Deconvolve Tab

Deconvolution processing is intiated via the Deconvolve tab. The Noise and Point-Spread Function models must be initialized before you can start deconvolution.

Since there are a number of settings required, and sometimes experimentation is required to determine the best results, a mechanism is provided to allow quick evaluation by operating on a subset of the image.

When the dialog is invoked, the Deconvolution Method radio buttons are enabled, allowing you to select between the Maximum Entropy and Lucy-Richardson methods. This setting can only be changed when the iteration count shown in the Status area is at zero. The Image Chi Square readout appears only in Lucy-Richardson mode and can be used to monitor convergence.

Because processing speed is much faster for small images, Operate On allows you to choose between processing the Full Image or a subset of specified Width and Height. The latter is intended for quick turnaround while experimenting with the Number of Iterations, or determining the best noise or PSF models. The dimensions of the subset rectangle are constrained to powers of two because the use of FFTs in the deconvolution algorithm makes them the most efficient sizes to process; they can only be changed using the drop-downs. You can select which part of the image you want to deconvolve by dragging the white framing rectangle that appears on the image when you specify a subset of Width and Height. Once deconvolution has begun, you cannot change the size of the processing rectangle; to change its size, first re-initialize by clicking Undo, whereupon Status will show the iteration count as zero.

To start deconvolving, enter the Number of Iterations to perform and click Go. The progress bar will start moving, and the Status display will report on the progress. If an image subset is being processed, the framing rectangle is redrawn in green to indicate it is no longer draggable; this is necessary since a given series of iterations must work on a consistent part of the image. Deconvolution is interruptible only at the end of each iteration. If you want to stop, click the Stop button and wait until the current iteration completes. Once stopped, you can reset to the initial conditions by clicking Undo, or resume the interrupted run by clicking Go again, perhaps after modifying the desired Number of Iterations.

Once you are satisfied with the results of a preliminary run, click Undo to return to the original image and reset the iteration count, which will allow you to change to Full Image mode. When only a subset of an image has been deconvolved, a Cancel button appears, warning you that closing the dialog will automatically restore the original image. If you really want an image of which only a part has been deconvolved, click the Save permitted checkbox to show the OK button in place of Cancel. Clicking this will terninate the deconvolution dialog while keeping the image exactly as shown. Such an image could be used as a source for the Clone Tool, allowing individual deconvolved stars to be copied back to a mostly original image.
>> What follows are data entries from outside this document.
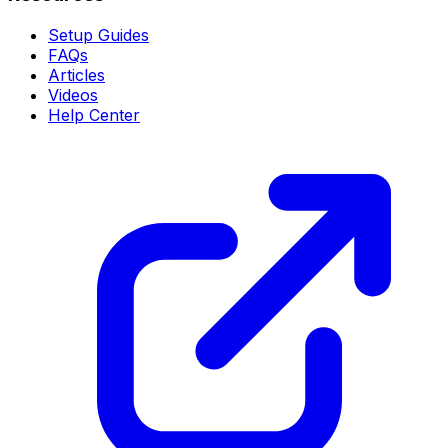
Setup Guides
FAQs
Articles
Videos
Help Center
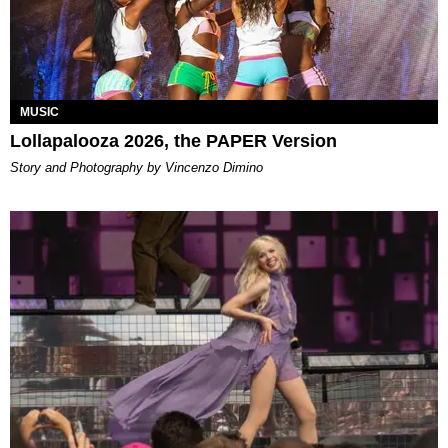
MUSIC
Lollapalooza 2026, the PAPER Version
Story and Photography by Vincenzo Dimino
When deconvolution is not iterating, you can also use Undo/Redo to toggle between views of the original and latest deconvolved images.

Color images can be deconvolved. The software automatically extracts and deconvolves the luminance image, recombining it with the color information when displaying intermediate and final results. If the results are not acceptable, you can use the Split Tricolor command to split the image into separate Red, Green, and Blue channels, deconvolve each separately, and then use the Combine Color command to reassemble the color image.

 

In Case of Convergence Problems

If your image will not converge, try the following:

  1. Make sure the Background Level in the Set Noise command is just below the average background level in the image.

  2. If you are using the Poisson noise model (recommended for most deep-sky images), make sure you have Photons per ADU set correctly.

  3. If you are using the Uniform noise model, adjust the noise level to match the reading seen in the Information window’s "Dev" field when you point the cursor at a smooth area of the image.

  4. Try adjusting your point-spread function; an inaccurate setting could cause convergence problems.

  5. If you are using the Poisson noise model with the Maximum Entropy method, try switching to Uniform Noise model instead.

  6. Try doubling the Uniform Noise Level incrementally, beginning with the value recommended by Auto-Extract. Retry deconvolution each time until the image converges. Do not increase the Uniform Noise Level beyond that required to obtain convergence – try to find the minimum setting that works.

Why is the Subset Better?

If you are finding that a subset image looks better than the final processed result, chances are that you have poor noise model settings. In many cases, smaller images can converge more easily than larger ones. Try adjusting your noise model settings.